This is the moment Sqn. Ldr. HM “Dinghy” Young attacks the Mohne Dam, flying Avro Lancaster ED877, AJ-A (Apple) in the early morning of May 17th 1943.
Flanked by aircraft flown by Wg. Cdr. Guy Gibson to starboard and Flt. Lt. Harold “Mickey” Martin to port, the three 617 Squadron Lancasters charge down the Mohnezee Reservoir against a hail of German flak from batteries on the dam and from mobile units in the surrounding fields. The three RAF front turret gunners train return fire on the German flak positions ahead, as Dinghy’s bomb aimer launches A-Apple’s upkeep mine….
Sqn. Ldr. Henry Melvin Young DFC and Bar was born in London on 20th May 1915. He was educated in America and England and at Trinity College Oxford, gaining a rowing blue as a member of the winning Boat Race Crew of 1938.

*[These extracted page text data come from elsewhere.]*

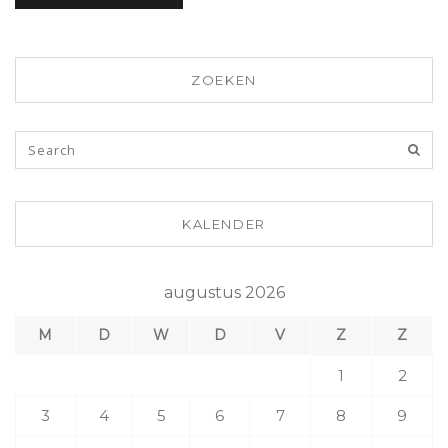
ZOEKEN
KALENDER
augustus 2026
M
D
W
D
V
Z
Z
1
2
3
4
5
6
7
8
9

That same year he graduated and joined the Royal Air Force Volunteer Reserve and became a bomber pilot, serving from the start of the war with 102 and 104 Squadrons. He acquired the nickname “Dinghy” after being shot down twice over the sea and surviving the ordeals in the aircrafts’ inflatable life rafts.
He was a courageous and very capable bomber captain. In early 1943, he drew the attentions of Wg. Cdr. Guy Gibson who selected him for the newly forming 617 Squadron and its highly secretive operational debut, as his overall 2nd In Command of the Squadron.

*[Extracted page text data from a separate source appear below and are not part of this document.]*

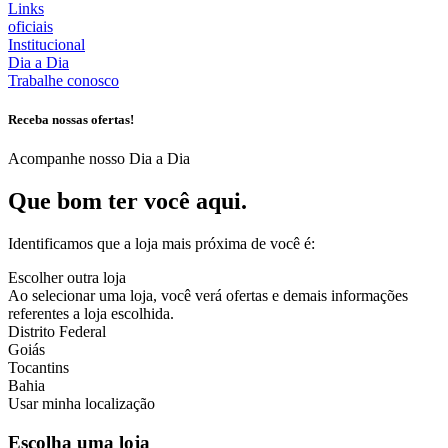
Links
oficiais
Institucional
Dia a Dia
Trabalhe conosco
Receba nossas ofertas!
Acompanhe nosso Dia a Dia
Que bom ter você aqui.
Identificamos que a loja mais próxima de você é:
Escolher outra loja
Ao selecionar uma loja, você verá ofertas e demais informações
referentes a loja escolhida.
Distrito Federal
Goiás
Tocantins
Bahia
Usar minha localização
Escolha uma loja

On the day of Operation Chastise 16th May, arriving with his crew at his Lancaster’s hardstand at RAF Scampton, he turned, smiling to his WAAF MT driver and kissed her on the cheek saying,
“So long old girl. I won’t be paddling home from this one…”
Dinghy’s attack was the fourth and the penultimate attack on the Mohne Dam. Gibson had made the first and had failed to effect a breach. Flt. Lt. John Hopgood and four of his crew had been shot down and killed attempting the second strike, which had successfully destroyed the Mohnezee Power station nestling in the lee of the dam’s massive curtain. Flt. Lt. Mickey Martin’s attack saw his mine veer off to the left on its bouncing run, hitting the left approach tower but putting the flak battery atop of it out of action with the incredible column of exploding water falling back onto it. But it had done nothing to dampen the intensive concentration of flak from the right tower and the surrounding fields.

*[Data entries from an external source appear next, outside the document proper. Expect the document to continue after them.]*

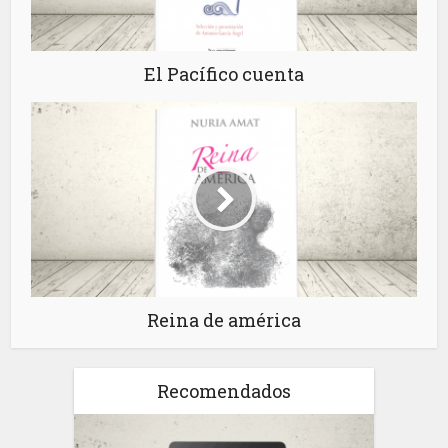
El Pacífico cuenta
Reina de américa
Recomendados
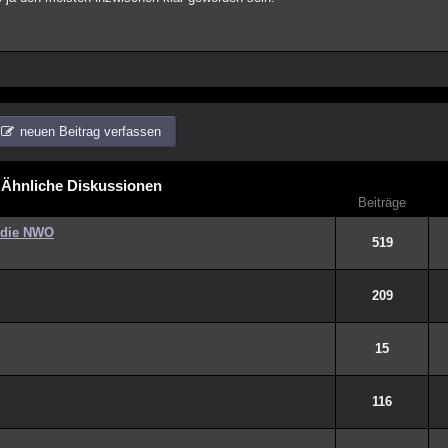
neuen Beitrag verfassen
Ähnliche Diskussionen
Beiträge
 die NWO
519
209
15
116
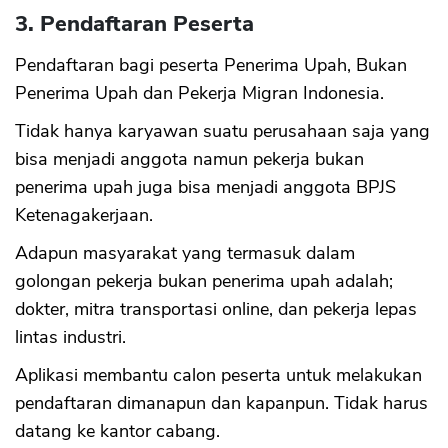
3. Pendaftaran Peserta
Pendaftaran bagi peserta Penerima Upah, Bukan
Penerima Upah dan Pekerja Migran Indonesia.
Tidak hanya karyawan suatu perusahaan saja yang
bisa menjadi anggota namun pekerja bukan
penerima upah juga bisa menjadi anggota BPJS
Ketenagakerjaan.
Adapun masyarakat yang termasuk dalam
golongan pekerja bukan penerima upah adalah;
dokter, mitra transportasi online, dan pekerja lepas
lintas industri.
Aplikasi membantu calon peserta untuk melakukan
pendaftaran dimanapun dan kapanpun. Tidak harus
datang ke kantor cabang.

As the water calmed from Mickey Martin’s attack Gibson ordered him to take station on Dinghy’s port wing, while he would cover his 2nd In Command’s attack with fire from the starboard flank. The three Lancasters formated over the spit of headland that marked the approach to the target and descended together, closing-up, like cavalry in the charge.
Under relentless enemy fire, they thundered over the moonlit water with the front turret gunners returning fire ahead of them. Dinghy settled his Lancaster perfectly level at 60ft and his bomb aimer Fg. Off. Vincent MacCausland made a clean and accurate launch of the Upkeep mine, hitting the wall, precisely as Dr. Barnes Wallis had required at the previous day’s briefing.
As Dinghy’s rear gunner Sgt Wilfred Ibbotson, observed the dam lit by the fire of the power station pass away into the distance below him, he saw a massive column of water cascading for a thousand feet into the moonlit air. The granite beneath the German soldiers’ boots slightly but perceptibly trembled. Water began to pour from fissures in the curtain wall. But it seemed the massive structure was holding up. Then, slowly, certainly, it began to crumble at its upperworks and the escaping water began to gather force….
When Flt Lt David Maltby made his attack that would see the ultimate collapse of the dam, he saw the crest falling away as he cleared his Lancaster over it. His weapon had added its massive, explosive weight to the destruction already inflicted by Dinghy’s accurate strike. The destruction of the Mohne Dam was complete. A huge breach across a wide area unleashed a biblical torrent of water flooding into the open country for mile after mile with devastating, destructive force.
After viewing the destruction of the dam, Gibson ordered Martin to set course for home while he led the rest of his wing with Young as his deputy, for the attack on the Eder dam.
It was on the homeward approach to the sea on the Dutch coast that ‘Dinghy’ and his crew met their fate.
It seems that he may have climbed higher to an altitude where German Radar had intercepted him and the German Flak positions along his route were alerted ready for any aircraft that came their way. He was shot down into the sea possibly by an anti aircraft unit at Castricum-aan-zee on the Dutch coast. As Dinghy had told his WAAF driver, prophetically, there was to be no lucky escape by rubber dinghy this time.
The bodies of Sqn. Ldr. Henry Melvin Young and his crew of ED877, A-Apple, were washed ashore over several days and were buried in the General Cemetary at Bergen, Holland.